**Your instructions**
Repeat every record below exactly, but leave out any pictures.

**Supplied material**
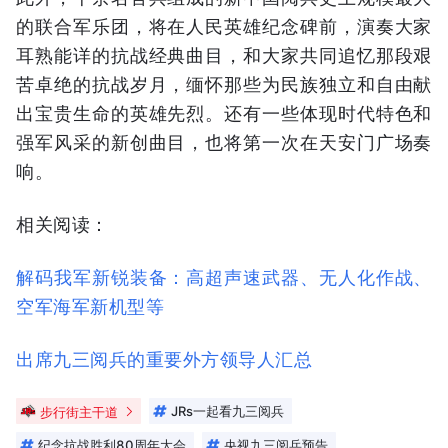
的联合军乐团，将在人民英雄纪念碑前，演奏大家
耳熟能详的抗战经典曲目，和大家共同追忆那段艰
苦卓绝的抗战岁月，缅怀那些为民族独立和自由献
出宝贵生命的英雄先烈。还有一些体现时代特色和
强军风采的新创曲目，也将第一次在天安门广场奏
响。
相关阅读：
解码我军新锐装备：高超声速武器、无人化作战、
空军海军新机型等
出席九三阅兵的重要外方领导人汇总
步行街主干道
JRs一起看九三阅兵
纪念抗战胜利80周年大会
央视九三阅兵预告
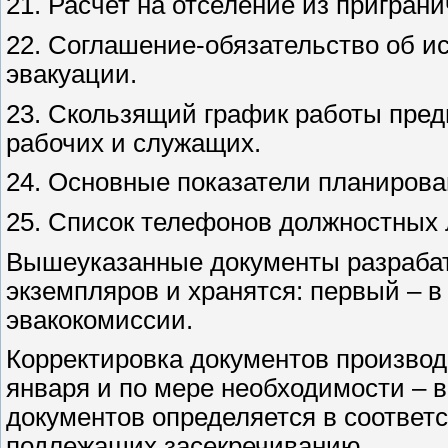
21. Расчет на отселение из пригран
22. Соглашение-обязательство об и
эвакуации.
23. Скользящий график работы пред
рабочих и служащих.
24. Основные показатели планирова
25. Список телефонов должностных л
Вышеуказанные документы разрабат
экземпляров и хранятся: первый – в
эвакокомиссии.
Корректировка документов производи
января и по мере необходимости – в
документов определяется в соответ
подлежащих засекречиванию.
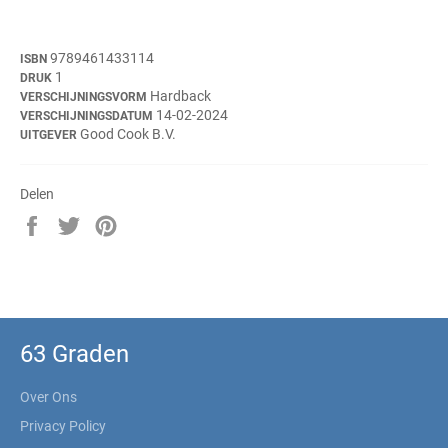
9789461433114
ISBN
1
DRUK
Hardback
VERSCHIJNINGSVORM
14-02-2024
VERSCHIJNINGSDATUM
Good Cook B.V.
UITGEVER
Delen
Delen
Twitteren
Pinnen
op
op
op
Facebook
Twitter
Pinterest
63 Graden
Over Ons
Privacy Policy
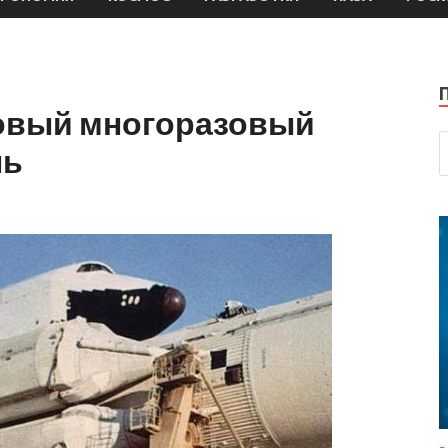
новый многоразовый
ль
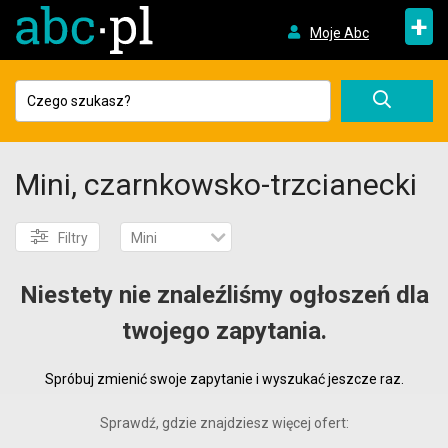
+
Moje Abc
Mini, czarnkowsko-trzcianecki
Filtry
Mini
Niestety nie znaleźliśmy ogłoszeń dla
twojego zapytania.
Spróbuj zmienić swoje zapytanie i wyszukać jeszcze raz.
Sprawdź, gdzie znajdziesz więcej ofert:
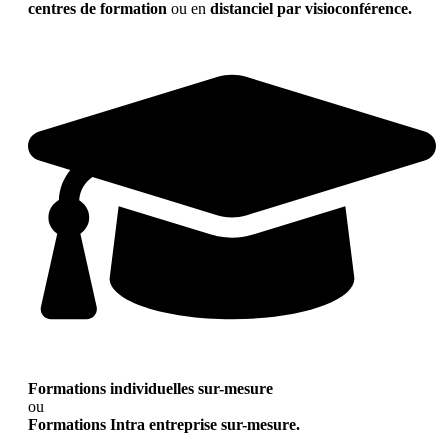
centres de formation
ou en
distanciel par visioconférence.
Formations individuelles sur-mesure
ou
Formations Intra entreprise sur-mesure.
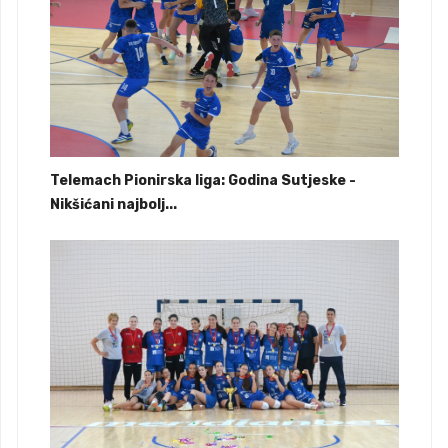
Telemach Pionirska liga: Godina Sutjeske -
Nikšićani najbolj...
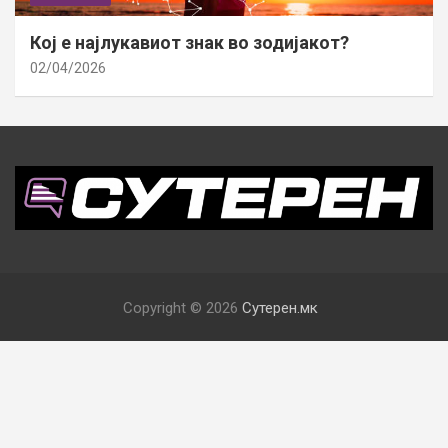
Кој е најлукавиот знак во зодијакот?
02/04/2026
Copyright © 2026
Сутерен.мк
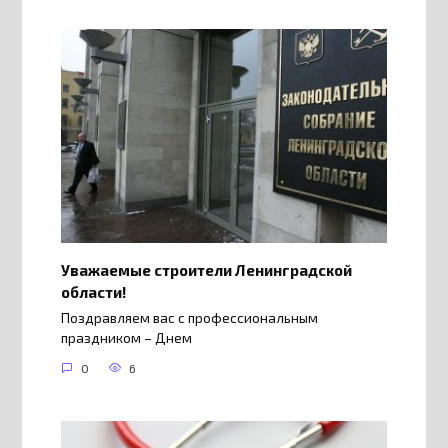
Уважаемые строители Ленинградской
области!
Поздравляем вас с профессиональным
праздником – Днем
0
6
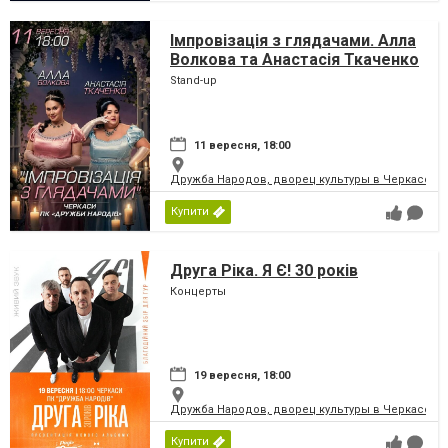
Імпровізація з глядачами. Алла
Волкова та Анастасія Ткаченко
Stand-up
11 вересня, 18:00
Дружба Народов, дворец культуры в Черкассах
Купити
Друга Ріка. Я Є! 30 років
Концерты
19 вересня, 18:00
Дружба Народов, дворец культуры в Черкассах
Купити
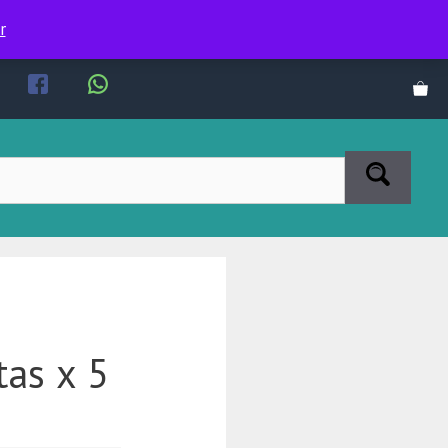
r
tas x 5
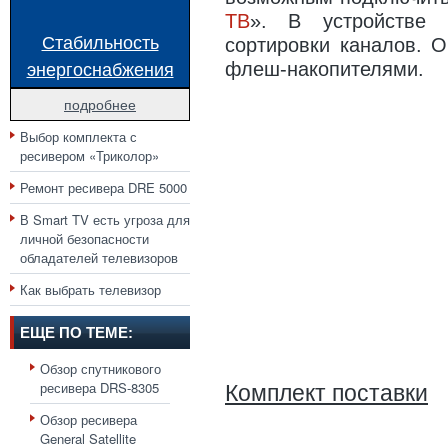
ТВ
». В устройстве 
Стабильность
сортировки каналов. 
энергоснабжения
флеш-накопителями.
подробнее
Выбор комплекта с
ресивером «Триколор»
Ремонт ресивера DRE 5000
В Smart TV есть угроза для
личной безопасности
обладателей телевизоров
Как выбрать телевизор
ЕЩЕ ПО ТЕМЕ:
Обзор спутникового
ресивера DRS-8305
Комплект поставки
Обзор ресивера
General Satellite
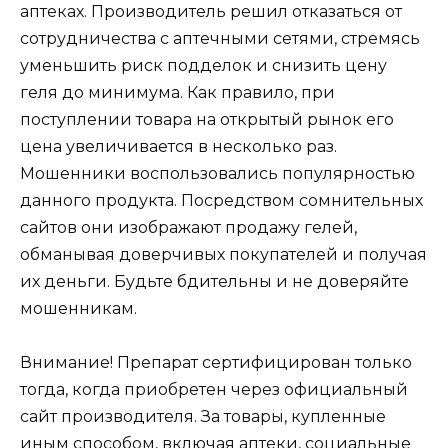
аптеках. Производитель решил отказаться от
сотрудничества с аптечными сетями, стремясь
уменьшить риск подделок и снизить цену
геля до минимума. Как правило, при
поступлении товара на открытый рынок его
цена увеличивается в несколько раз.
Мошенники воспользовались популярностью
данного продукта. Посредством сомнительных
сайтов они изображают продажу гелей,
обманывая доверчивых покупателей и получая
их деньги. Будьте бдительны и не доверяйте
мошенникам.
Внимание! Препарат сертифицирован только
тогда, когда приобретен через официальный
сайт производителя. За товары, купленные
иным способом, включая аптеки, социальные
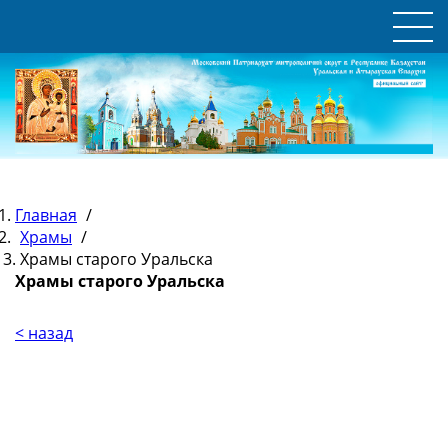
Главная
/
Храмы
/
Храмы старого Уральска
Храмы старого Уральска
< назад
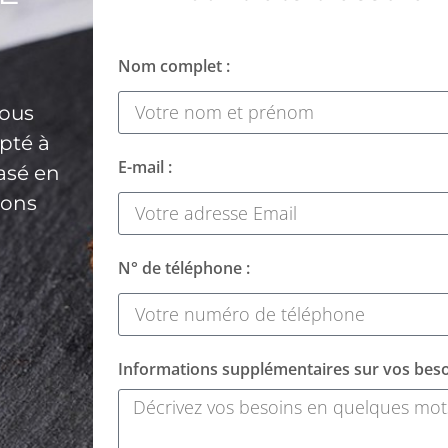
Nom complet :
nous
apté à
E-mail :
basé en
ions
N° de téléphone :
Informations supplémentaires sur vos beso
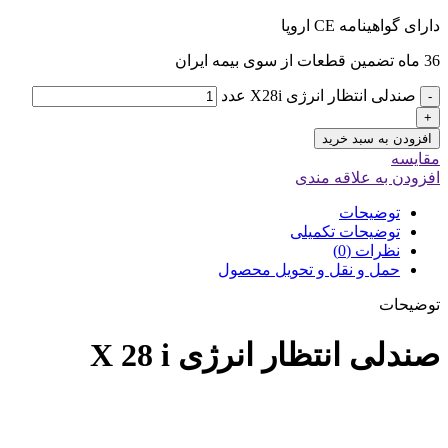
دارای گواهینامه CE اروپا
36 ماه تضمین قطعات از سوی بیمه ایران
صندلی انتظار انرژی X28i عدد
-
+
افزودن به سبد خرید
مقایسه
افزودن به علاقه مندی
توضیحات
توضیحات تکمیلی
نظرات (0)
حمل و نقل و تحویل محصول
توضیحات
صندلی انتظار انرژی X 28 i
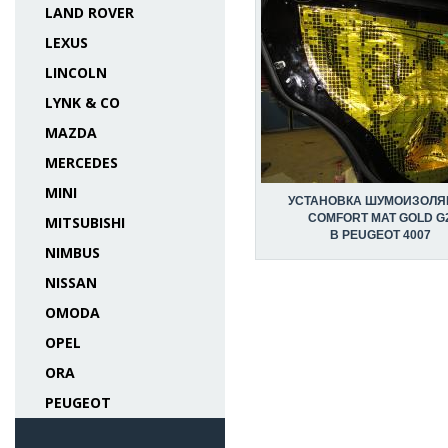
LAND ROVER
LEXUS
LINCOLN
LYNK & CO
MAZDA
MERCEDES
MINI
УСТАНОВКА ШУМОИЗОЛЯ
COMFORT MAT GOLD G
MITSUBISHI
В PEUGEOT 4007
NIMBUS
NISSAN
OMODA
OPEL
ORA
PEUGEOT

**Exercise response**
的联合军乐团，将在人民英雄纪念碑前，演奏大家
耳熟能详的抗战经典曲目，和大家共同追忆那段艰
苦卓绝的抗战岁月，缅怀那些为民族独立和自由献
出宝贵生命的英雄先烈。还有一些体现时代特色和
强军风采的新创曲目，也将第一次在天安门广场奏
响。
相关阅读：
解码我军新锐装备：高超声速武器、无人化作战、
空军海军新机型等
出席九三阅兵的重要外方领导人汇总
步行街主干道
JRs一起看九三阅兵
纪念抗战胜利80周年大会
央视九三阅兵预告
21. Расчет на отселение из пригран
22. Соглашение-обязательство об и
эвакуации.
23. Скользящий график работы пред
рабочих и служащих.
24. Основные показатели планирова
25. Список телефонов должностных л
Вышеуказанные документы разрабат
экземпляров и хранятся: первый – в
эвакокомиссии.
Корректировка документов производи
января и по мере необходимости – в
документов определяется в соответ
подлежащих засекречиванию.
9789461433114
ISBN
1
DRUK
Hardback
VERSCHIJNINGSVORM
14-02-2024
VERSCHIJNINGSDATUM
Good Cook B.V.
UITGEVER
Delen
Delen
Twitteren
Pinnen
op
op
op
Facebook
Twitter
Pinterest
63 Graden
Over Ons
Privacy Policy
новый многоразовый
ль
+
Moje Abc
Mini, czarnkowsko-trzcianecki
Filtry
Mini
Niestety nie znaleźliśmy ogłoszeń dla
twojego zapytania.
Spróbuj zmienić swoje zapytanie i wyszukać jeszcze raz.
Sprawdź, gdzie znajdziesz więcej ofert:
centres de formation
ou en
distanciel par visioconférence.
Formations individuelles sur-mesure
ou
Formations Intra entreprise sur-mesure.
Telemach Pionirska liga: Godina Sutjeske -
Nikšićani najbolj...
Кој е најлукавиот знак во зодијакот?
02/04/2026
Copyright © 2026
Сутерен.мк
Уважаемые строители Ленинградской
области!
Поздравляем вас с профессиональным
праздником – Днем
0
6
Імпровізація з глядачами. Алла
Волкова та Анастасія Ткаченко
Stand-up
11 вересня, 18:00
Дружба Народов, дворец культуры в Черкассах
Купити
Друга Ріка. Я Є! 30 років
Концерты
19 вересня, 18:00
Дружба Народов, дворец культуры в Черкассах
Купити
r
tas x 5
ТВ
». В устройстве 
Стабильность
сортировки каналов. 
энергоснабжения
флеш-накопителями.
подробнее
Выбор комплекта с
ресивером «Триколор»
Ремонт ресивера DRE 5000
В Smart TV есть угроза для
личной безопасности
обладателей телевизоров
Как выбрать телевизор
ЕЩЕ ПО ТЕМЕ:
Обзор спутникового
ресивера DRS-8305
Комплект поставки
Обзор ресивера
General Satellite
аптеках. Производитель решил отказаться от
сотрудничества с аптечными сетями, стремясь
уменьшить риск подделок и снизить цену
геля до минимума. Как правило, при
поступлении товара на открытый рынок его
цена увеличивается в несколько раз.
Мошенники воспользовались популярностью
данного продукта. Посредством сомнительных
сайтов они изображают продажу гелей,
обманывая доверчивых покупателей и получая
их деньги. Будьте бдительны и не доверяйте
мошенникам.
Внимание! Препарат сертифицирован только
тогда, когда приобретен через официальный
сайт производителя. За товары, купленные
иным способом, включая аптеки, социальные
Главная
/
Храмы
/
Храмы старого Уральска
Храмы старого Уральска
< назад
Nom complet :
nous
apté à
E-mail :
basé en
ions
N° de téléphone :
Informations supplémentaires sur vos beso
دارای گواهینامه CE اروپا
36 ماه تضمین قطعات از سوی بیمه ایران
صندلی انتظار انرژی X28i عدد
-
+
افزودن به سبد خرید
مقایسه
افزودن به علاقه مندی
توضیحات
توضیحات تکمیلی
نظرات (0)
حمل و نقل و تحویل محصول
توضیحات
صندلی انتظار انرژی X 28 i
LAND ROVER
LEXUS
LINCOLN
LYNK & CO
MAZDA
MERCEDES
MINI
УСТАНОВКА ШУМОИЗОЛЯ
COMFORT MAT GOLD G
MITSUBISHI
В PEUGEOT 4007
NIMBUS
NISSAN
OMODA
OPEL
ORA
PEUGEOT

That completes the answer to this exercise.